» **EXERCISE INPUTS**
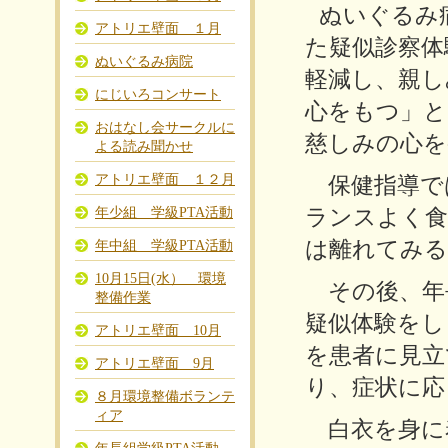
ぬいぐるみ
アトリエ壁面 １月
た疑似診察体
ぬいぐるみ病院
軽減し、親し
にじいろコンサート
心をもつ」と
おはなし会サークルに
慈しみの心を
よる読み聞かせ
アトリエ壁面 １２月
保健指導で
年少組 学級PTA活動
ランスよく食
は離れてみる
年中組 学級PTA活動
10月15日(水） 環境
その後、年
整備作業
疑似体験をし
アトリエ壁面 10月
を患者に見立
アトリエ壁面 9月
り、症状に応
８月環境整備ボランテ
ィア
白衣を身に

» **PROBLEM TO SOLVE**
Each line of the material goes into your copy unchanged, but no picture does.

» **RESULT FOR THIS TASK**
ぬいぐるみ
アトリエ壁面 １月
た疑似診察体
ぬいぐるみ病院
軽減し、親し
にじいろコンサート
心をもつ」と
おはなし会サークルに
慈しみの心を
よる読み聞かせ
アトリエ壁面 １２月
保健指導で
年少組 学級PTA活動
ランスよく食
は離れてみる
年中組 学級PTA活動
10月15日(水） 環境
その後、年
整備作業
疑似体験をし
アトリエ壁面 10月
を患者に見立
アトリエ壁面 9月
り、症状に応
８月環境整備ボランテ
ィア
白衣を身に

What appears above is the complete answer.